Complex numbers are a sophisticated yet fundamental concept in mathematics. A complex number is typically expressed as \(a + bi\), where \(a\) and \(b\) are real numbers, and \(i\) represents the imaginary unit. The imaginary unit \(i\) is defined by the property \(i^2 = -1\). Complex numbers extend the idea of one-dimensional numbers (real numbers) to a two-dimensional plane using the complex plane.

In this plane, the horizontal axis is the real axis, and the vertical axis is the imaginary axis. This representation helps in visualizing complex numbers as points or vectors in two-dimensional space. For instance, the complex number \(z = x + yi\) can be seen as a vector from the origin to the point \((x, y)\) in the complex plane. This geometric interpretation is especially useful when dealing with complex multiplication and division.

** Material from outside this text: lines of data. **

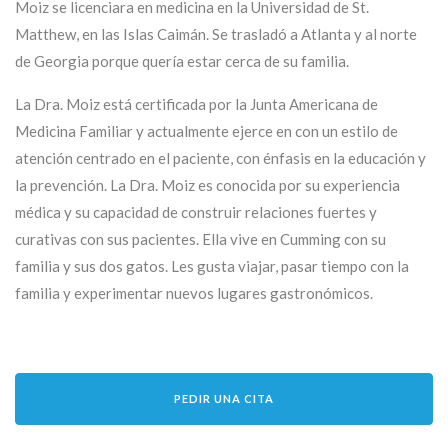
Moiz se licenciara en medicina en la Universidad de St.
Matthew, en las Islas Caimán. Se trasladó a Atlanta y al norte
de Georgia porque quería estar cerca de su familia.
La Dra. Moiz está certificada por la Junta Americana de
Medicina Familiar y actualmente ejerce en con un estilo de
atención centrado en el paciente, con énfasis en la educación y
la prevención. La Dra. Moiz es conocida por su experiencia
médica y su capacidad de construir relaciones fuertes y
curativas con sus pacientes. Ella vive en Cumming con su
familia y sus dos gatos. Les gusta viajar, pasar tiempo con la
familia y experimentar nuevos lugares gastronómicos.
PEDIR UNA CITA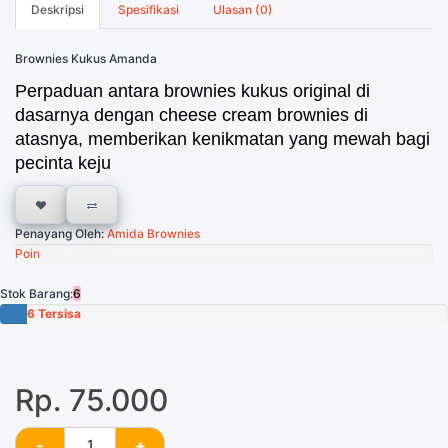
Deskripsi
Spesifikasi
Ulasan (0)
Brownies Kukus Amanda
Perpaduan antara brownies kukus original di
dasarnya dengan cheese cream brownies di
atasnya, memberikan kenikmatan yang mewah bagi
pecinta keju
Penayang Oleh:
Amida Brownies
Poin
Stok Barang:
6
6 Tersisa
Rp. 75.000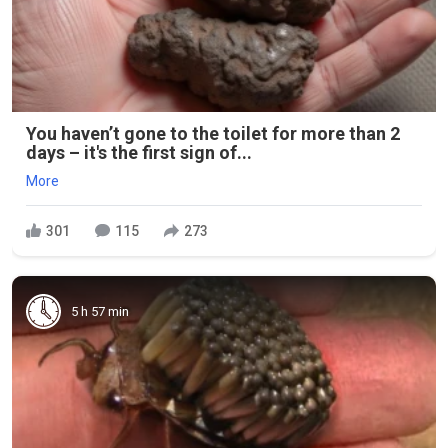
You haven’t gone to the toilet for more than 2
days – it's the first sign of...
More
301
115
273
5 h 57 min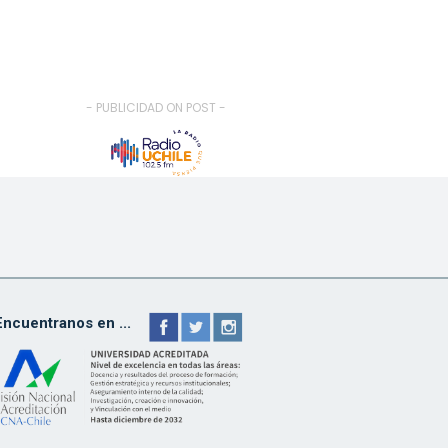
- PUBLICIDAD ON POST -
Encuentranos en ...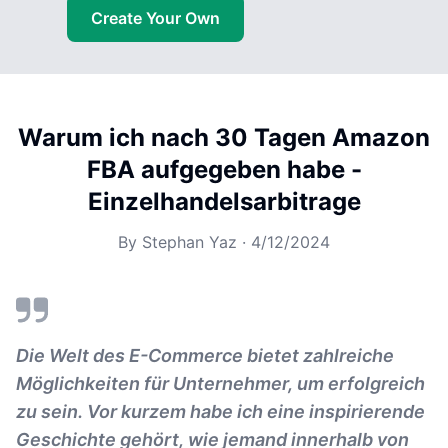
Create Your Own
Warum ich nach 30 Tagen Amazon
FBA aufgegeben habe -
Einzelhandelsarbitrage
By
Stephan Yaz
·
4/12/2024
Die Welt des E-Commerce bietet zahlreiche
Möglichkeiten für Unternehmer, um erfolgreich
zu sein. Vor kurzem habe ich eine inspirierende
Geschichte gehört, wie jemand innerhalb von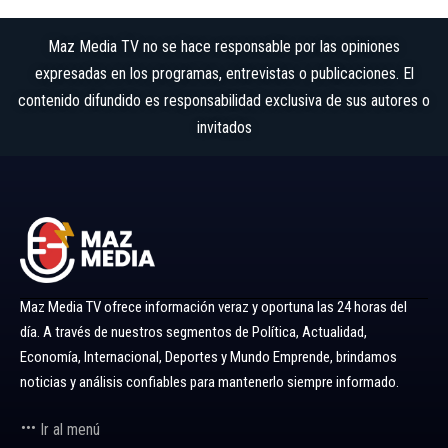
Maz Media TV no se hace responsable por las opiniones
expresadas en los programas, entrevistas o publicaciones. El
contenido difundido es responsabilidad exclusiva de sus autores o
invitados
Maz Media TV ofrece información veraz y oportuna las 24 horas del
día. A través de nuestros segmentos de Política, Actualidad,
Economía, Internacional, Deportes y Mundo Emprende, brindamos
noticias y análisis confiables para mantenerlo siempre informado.
Ir al menú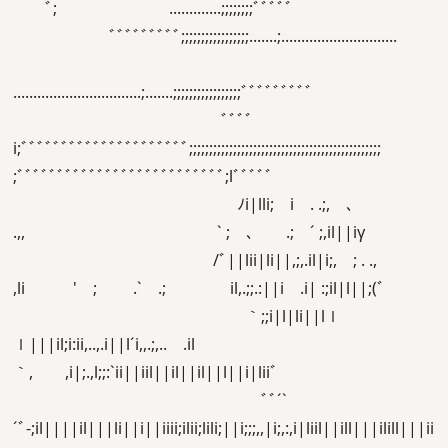
ﾞ; .............;;;;;;;;ﾞﾞﾞﾞﾞ
ﾞﾞﾞﾞﾞﾞﾞﾞﾞ;;;;;;;;;;;;;;;;;.......;.............................
................................;.......;;;;;;;;;;;;;;;;;ﾞﾞﾞﾞﾞﾞﾞﾞﾞ
ﾞﾞﾞﾞ
i;ﾞﾞﾞﾞﾞﾞﾞﾞﾞﾞﾞﾞﾞﾞﾞﾞﾞﾞﾞﾞﾞ;;;;;;;;;;;;;;;;;;;;;;;;;;;;;;;;;;;;;;;;;;;;;;;;
;ﾞﾞﾞﾞﾞﾞﾞﾞﾞﾞﾞﾞﾞﾞﾞﾞﾞﾞﾞﾞﾞﾞﾞﾞﾞﾞ;lﾞﾞﾞﾞﾞ
ﾉi|lli; i . .;, ､
.,, ` ; ､ .; ´ ;,il||iγ
/ﾞ||lii|li||,;,.il|i;, ; . .,
,li ' ; .` .; il,.;;.:||i .i| :;il|l||;(ﾞ
｀;;i|l|li||lｌ
ｌ|||il;i:ii,..,.i||l´i,,.;,.. .il
｀, ,i|;.,l;;:`ii||iil||il||il||l||i|liiﾞゝ
ﾞﾞ´`
´ﾞ-;il||||il|||li||i||iiii;ilii;lili;||i;;;,,|i;,:,i|liil||ill|||ilill|||ii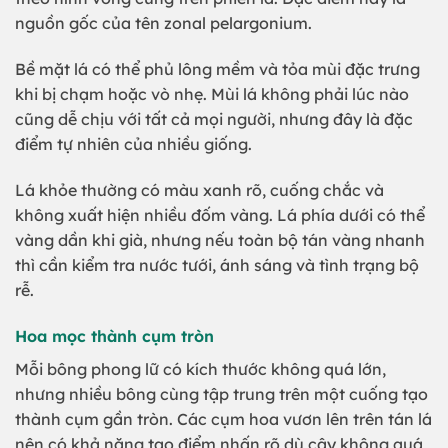
nguồn gốc của tên zonal pelargonium.
Bề mặt lá có thể phủ lông mềm và tỏa mùi đặc trưng
khi bị chạm hoặc vò nhẹ. Mùi lá không phải lúc nào
cũng dễ chịu với tất cả mọi người, nhưng đây là đặc
điểm tự nhiên của nhiều giống.
Lá khỏe thường có màu xanh rõ, cuống chắc và
không xuất hiện nhiều đốm vàng. Lá phía dưới có thể
vàng dần khi già, nhưng nếu toàn bộ tán vàng nhanh
thì cần kiểm tra nước tưới, ánh sáng và tình trạng bộ
rễ.
Hoa mọc thành cụm tròn
Mỗi bông phong lữ có kích thước không quá lớn,
nhưng nhiều bông cùng tập trung trên một cuống tạo
thành cụm gần tròn. Các cụm hoa vươn lên trên tán lá
nên có khả năng tạo điểm nhấn rõ dù cây không quá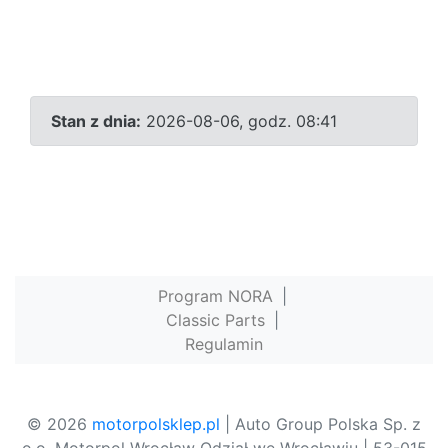
Stan z dnia:
2026-08-06, godz. 08:41
Program NORA
|
Classic Parts
|
Regulamin
© 2026
motorpolsklep.pl
| Auto Group Polska Sp. z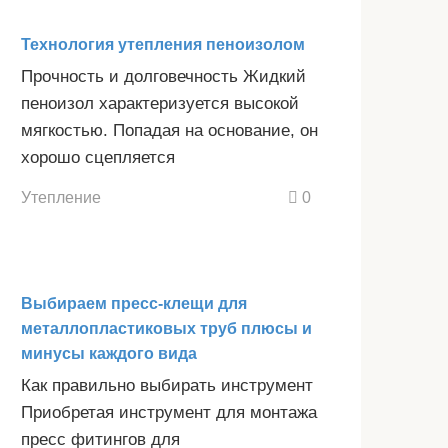
Технология утепления пеноизолом
Прочность и долговечность Жидкий
пеноизол характеризуется высокой
мягкостью. Попадая на основание, он
хорошо сцепляется
Утепление
0
Выбираем пресс-клещи для
металлопластиковых труб плюсы и
минусы каждого вида
Как правильно выбирать инструмент
Приобретая инструмент для монтажа
пресс фитингов для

The magnitude of a complex number is a measure of its length or size in the complex plane. It's somewhat analogous to the absolute value for real numbers but extended to two dimensions. The magnitude of a complex number \(z = a + bi\) is found using the formula: \(|z| = \sqrt{a^2 + b^2}\).

This formula stems from the Pythagorean theorem, as the magnitude is essentially the distance from the origin \((0, 0)\) to the point \((a, b)\). In the provided exercise, the magnitudes of the complex numbers \(z_1 = \sqrt{2} - \sqrt{2}i\) and \(z_2 = 1 - i\) are computed to be \(2\) and \(\sqrt{2}\) respectively, showing how these complex numbers extend from the origin in the complex plane.

The argument of a complex number is the angle formed between the positive real axis and the line segment connecting the origin to the point \((a, b)\) in the complex plane. It defines the direction of the complex number. The argument is usually measured in radians.

For a given complex number \(z = a + bi\), the argument \(\theta\) is calculated using: \(\theta = \tan^{-1}\left(\frac{b}{a}\right)\). It’s important to note that the range of the inverse tangent function often needs adjustment depending on the quadrant where the complex number lies. In the solution provided, both complex numbers \(z_1\) and \(z_2\) have an argument of \(-\frac{\pi}{4}\), indicating their direction in the complex plane.

• This angle helps in converting complex numbers from rectangular form \((a + bi)\) to polar form \((r(\cos \theta + i\sin \theta))\).
• Polar form is beneficial for easily visualizing and performing operations such as multiplication and division.

Complex multiplication can be understood more intuitively using the polar form of a complex number. When multiplying two complex numbers in polar form, their magnitudes are multiplied together, and their arguments are added.

Given two complex numbers \(z_1 = r_1(\cos \theta_1 + i\sin \theta_1)\) and \(z_2 = r_2(\cos \theta_2 + i\sin \theta_2)\), their product \(z_1z_2\) is given by: \(|z_1z_2| = r_1 \times r_2\) and the angle \(\theta_1 + \theta_2\). This simple addition of angles results from the properties of exponential growth represented in polar form.

• This method of multiplication simplifies calculations immensely compared to the traditional rectangular form.
• In practice, this yields a new complex number with a magnitude of \(2\sqrt{2}\) and an argument of \(-\frac{\pi}{2}\), as shown in the given solution.

Complex division, analogous to multiplication in polar form, requires dividing the magnitudes and subtracting the arguments of the two complex numbers.

For two complex numbers \(z_1 = r_1(\cos \theta_1 + i\sin \theta_1)\) and \(z_2 = r_2(\cos \theta_2 + i\sin \theta_2)\), the quotient \(\frac{z_1}{z_2}\) has a magnitude \(\frac{r_1}{r_2}\) and an argument \(\theta_1 - \theta_2\). This contrasts the multiplication process where angles are added.

• This approach helps avoiding complex algebraic manipulations involving imaginary units.
• The simplicity of operation in polar form makes division straight forward, especially for expressing results accurately.
• The step-by-step solution illustrates the process, finding the result is a complex number with magnitude \(\sqrt{2}\) and argument \(0\).